# Studio Light Power Question?



## keithfullermusic (Nov 21, 2014)

So, I have have two Bowens 500R studio lights. They are rated at 15Ws-500Ws over 5 stops. But what exactly does that mean?

To me I'm guessing that every time a turn it up a stop, it doubles the Ws - but I might be wrong. I would think that it actually has 6 stops which go as follows:

1 - 15Ws
2 - 30Ws
3 - 60Ws
4 - 120Ws (roughly 125)
5 - 240Ws (roughly 250)
6 - 480Ws (roughly 500)

I should also note that I have two dials:

The first is for complete stops (1-5)
The second is for 1/10th stops (0-1)

It actually goes up to 6 (the full stop dial turned to 5, and the 1/10 dial turned up to +1.0), so did Bowens list that incorrectly?


THEN, that leads to my next question - how much dimmer are the 400W and 250W lights? Is the 400W less that 1 stop at full power compared to the 500W, and is the 250W exactly one stop less than the 500W at full power?

I only ask because I'm looking to get a two more lights, and I want to keep my options open. Thanks.


----------



## AcutancePhotography (Nov 21, 2014)

I have this site bookmarked as it has a lot of good information. I hope it helps you too. 

http://www.scantips.com/lights/flashbasics2.html

In your example (1-6) that does represent 5 stops as there are five increments between 1 and 6.


----------



## privatebydesign (Nov 21, 2014)

You have 5 stops of adjustment over a six stop range. For example if you are at full power, 500Ws, you can come down five stops to 15Ws. The settings on the flash would be :Stops dial 1, Tenths dial 0.0, for 15Ws, now go up to 5 on the Stops dial and you have gone up four stops, then go to the Tenths dial and go up 0.9 stops for a 4.9 stop adjustment range across a 5.9 stop output range.

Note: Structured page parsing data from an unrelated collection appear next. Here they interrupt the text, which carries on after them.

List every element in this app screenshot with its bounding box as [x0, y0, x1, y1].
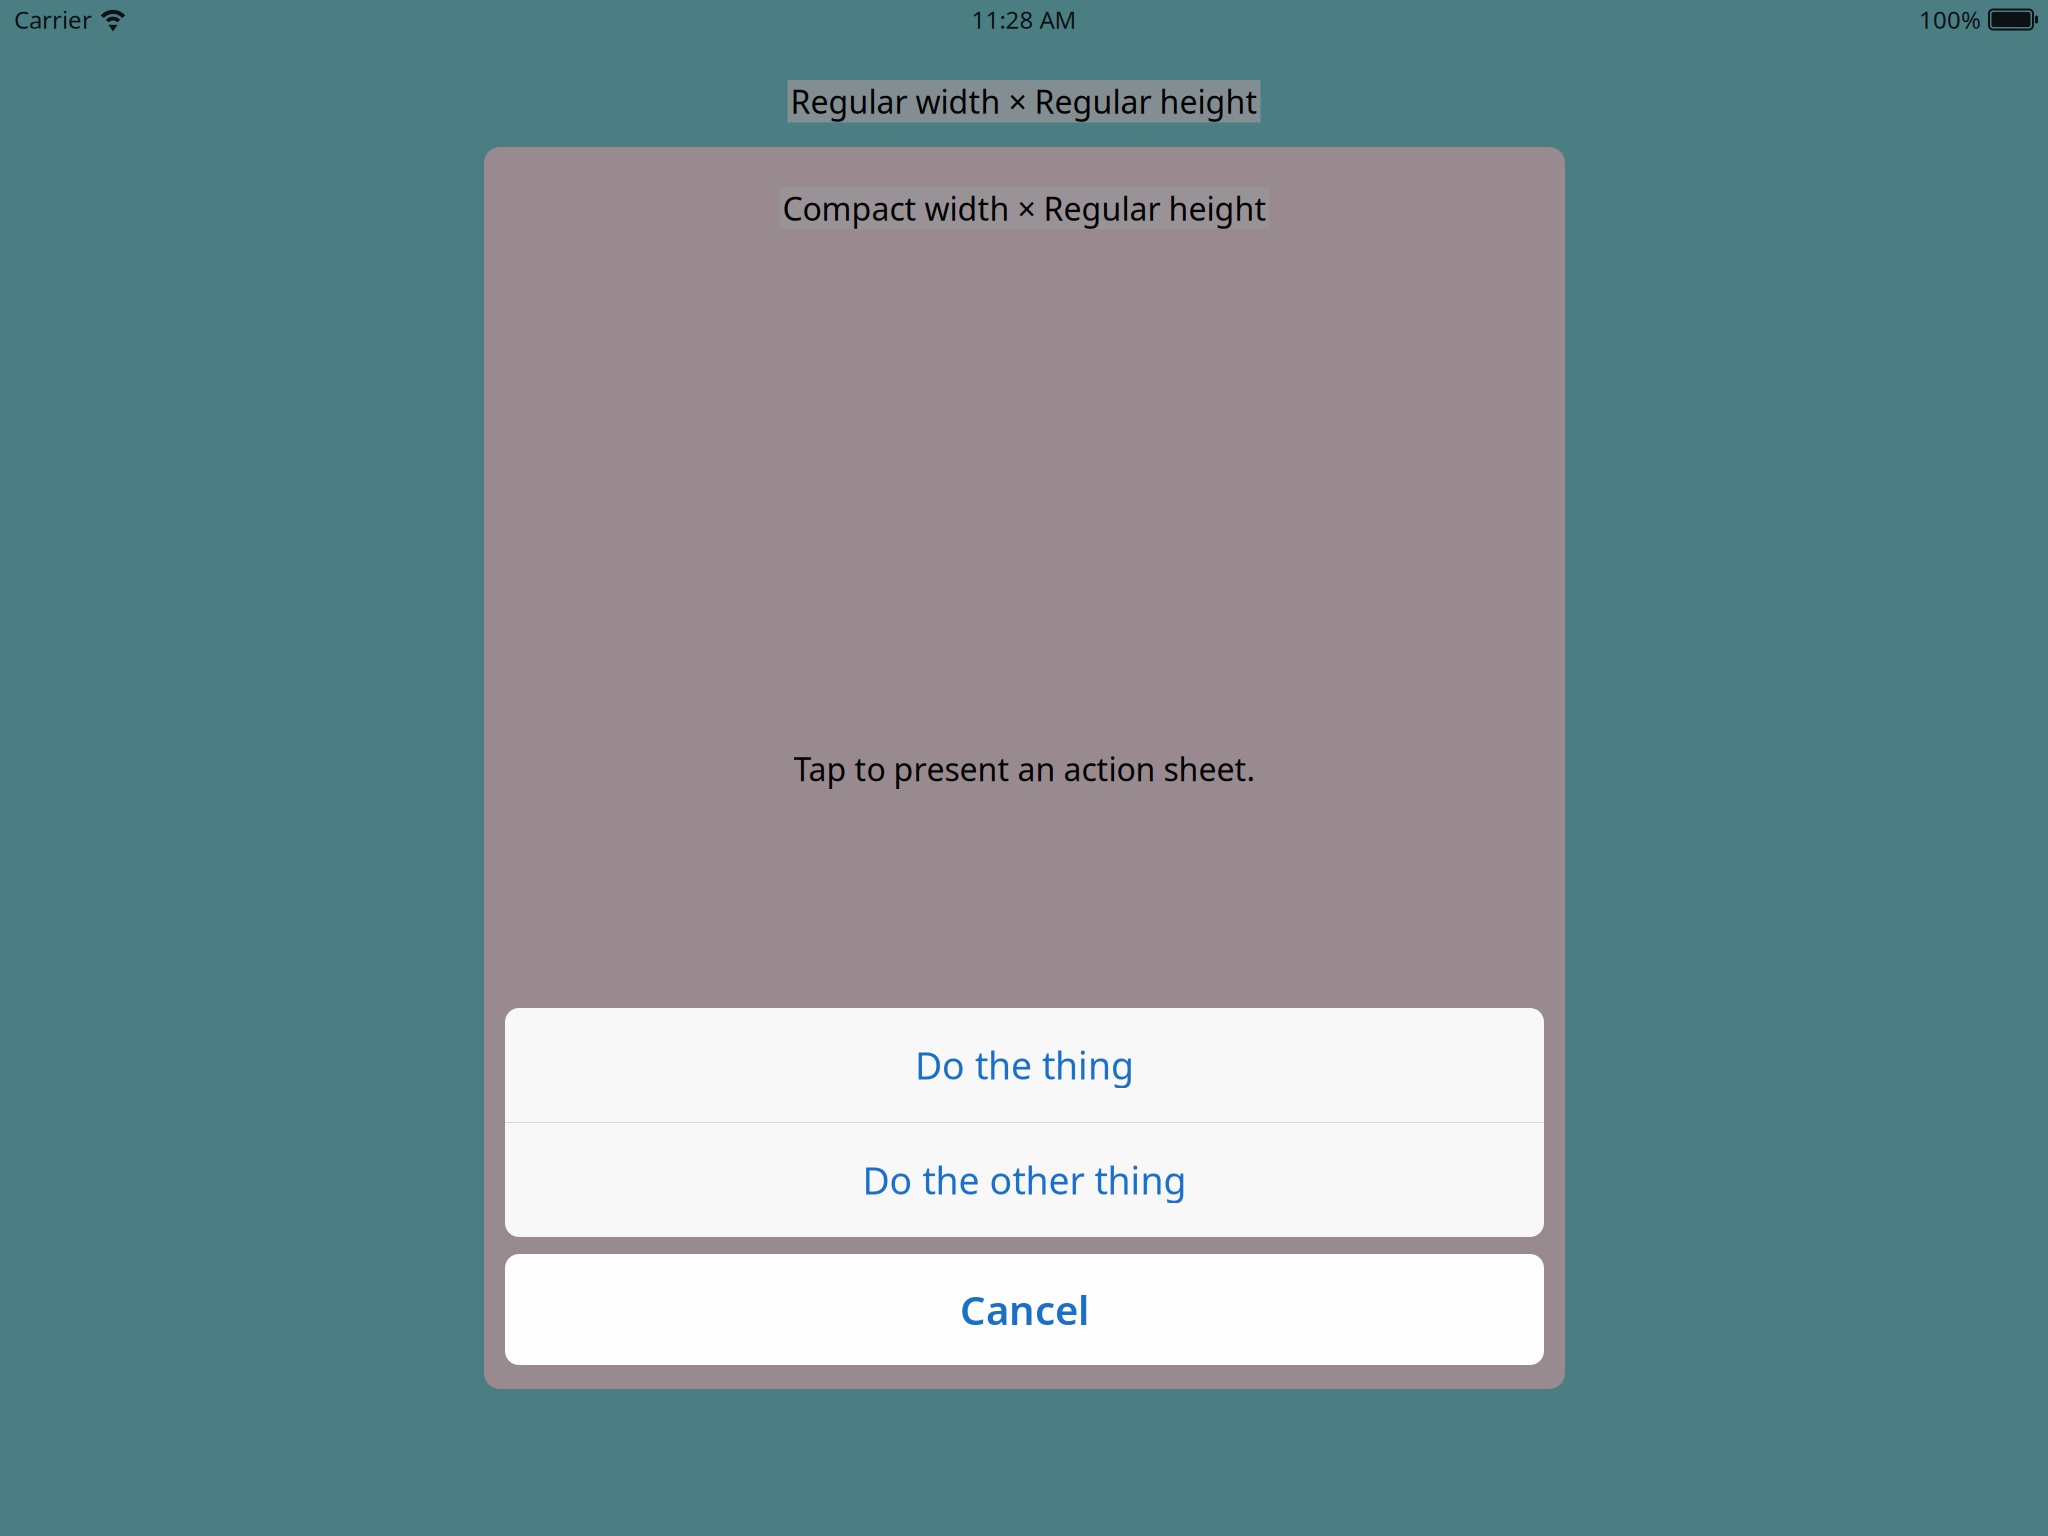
staticText: 11:28 AM [972, 4, 1076, 36]
staticText: Tap to present an action sheet. [794, 748, 1256, 790]
button[interactable]: Do the other thing [505, 1123, 1544, 1237]
staticText: Carrier [14, 4, 92, 36]
button[interactable]: Do the thing [505, 1008, 1544, 1122]
button[interactable]: Cancel [505, 1254, 1544, 1365]
staticText: Regular width × Regular height [790, 80, 1258, 122]
staticText: Compact width × Regular height [782, 187, 1266, 230]
button[interactable]: Tap to present an action sheet. [794, 748, 1256, 790]
staticText: Do the thing [915, 1040, 1134, 1090]
staticText: 100% [1919, 4, 1981, 36]
staticText: Do the other thing [862, 1155, 1186, 1205]
staticText: Cancel [960, 1283, 1089, 1336]
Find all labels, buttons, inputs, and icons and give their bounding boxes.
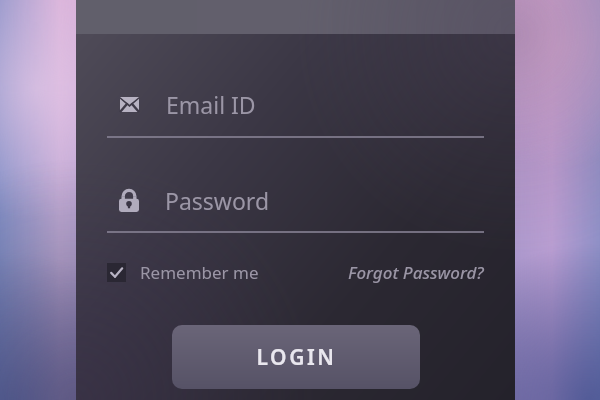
staticText: Forgot Password? [348,261,484,284]
other: Password [119,189,139,212]
staticText: LOGIN [256,343,337,372]
other: Email [120,97,139,112]
staticText: Email ID [166,89,256,120]
button[interactable]: LOGIN [172,325,420,389]
other: Remember me checkbox [107,263,126,282]
staticText: Password [165,185,270,216]
button[interactable]: Forgot Password? [348,261,484,284]
staticText: Remember me [140,261,259,284]
button[interactable]: Remember me checkbox [107,261,259,284]
button[interactable]: Email [107,87,484,121]
button[interactable]: Password [107,183,484,217]
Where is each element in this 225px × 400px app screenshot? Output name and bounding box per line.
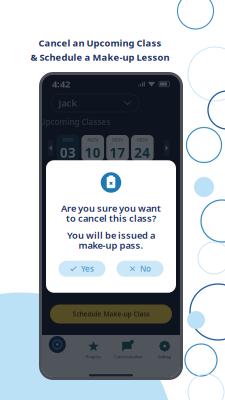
staticText: No [140, 263, 151, 274]
staticText: Schedule Make-up Class [72, 310, 150, 318]
staticText: Communication [114, 354, 142, 359]
button[interactable]: Schedule Make-up Class [50, 304, 172, 324]
button[interactable]: Communication [111, 339, 145, 361]
button[interactable]: Progress [76, 339, 110, 361]
button[interactable]: Yes [58, 261, 106, 277]
button[interactable]: NOV [57, 135, 79, 161]
button[interactable]: Home [46, 334, 68, 356]
staticText: 10 [85, 144, 101, 161]
staticText: make-up pass. [78, 239, 144, 252]
staticText: NOV [87, 136, 98, 143]
staticText: & Schedule a Make-up Lesson [30, 51, 170, 63]
staticText: Yes [81, 263, 94, 274]
staticText: 17 [110, 144, 126, 161]
staticText: Upcoming Classes [40, 117, 110, 127]
staticText: NOV [62, 136, 74, 143]
button[interactable]: NOV [82, 135, 104, 161]
staticText: You will be issued a [67, 229, 155, 242]
button[interactable]: Settings [148, 339, 182, 361]
staticText: NOV [112, 136, 123, 143]
staticText: Progress [86, 354, 102, 359]
staticText: Settings [158, 354, 171, 359]
staticText: to cancel this class? [66, 212, 156, 224]
staticText: NOV [137, 136, 148, 143]
button[interactable]: No [116, 261, 164, 277]
staticText: Are you sure you want [61, 202, 161, 214]
button[interactable]: Previous weeks [48, 140, 53, 156]
button[interactable]: NOV [131, 135, 154, 161]
button[interactable]: Jack [51, 94, 139, 112]
button[interactable]: Next weeks [164, 140, 169, 156]
staticText: 03 [60, 144, 76, 161]
button[interactable]: NOV [106, 135, 129, 161]
staticText: Cancel an Upcoming Class [38, 37, 162, 49]
staticText: 24 [134, 144, 150, 161]
staticText: 4:42 [52, 78, 70, 90]
staticText: Jack [58, 97, 76, 109]
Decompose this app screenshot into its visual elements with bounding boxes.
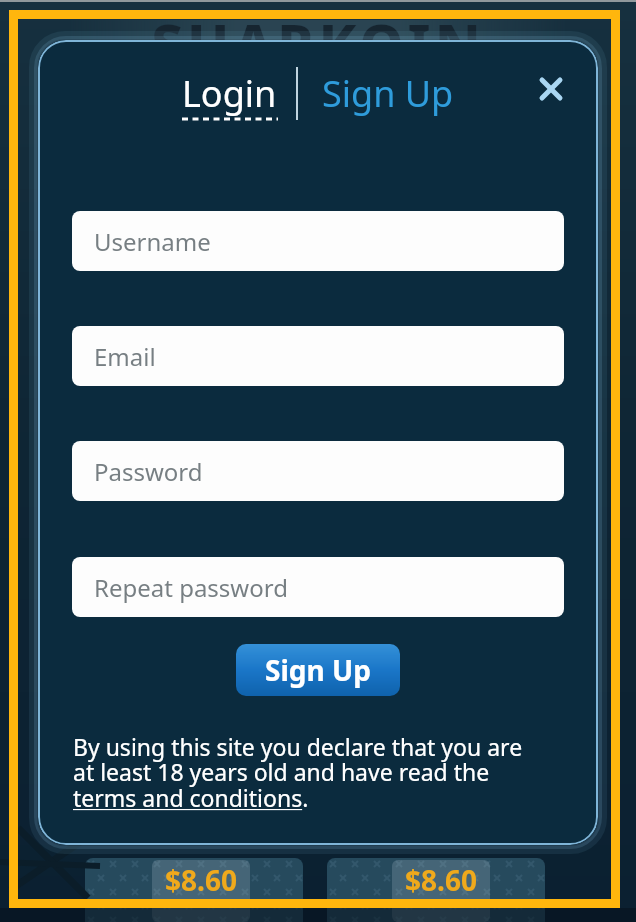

If they had a zero on the Stops dial and you could input just 0.1 on the Tenths dial you would have full adjustment range of your actual output range.

You are right, the numbers are straightforward, 400Ws is close to 1/3 stop less than 500Ws and 250Ws is one stop less than 500Ws.


----------



## keithfullermusic (Nov 21, 2014)

AcutancePhotography said:


> I have this site bookmarked as it has a lot of good information. I hope it helps you too.
> 
> http://www.scantips.com/lights/flashbasics2.html
> 
> In your example (1-6) that does represent 5 stops as there are five increments between 1 and 6.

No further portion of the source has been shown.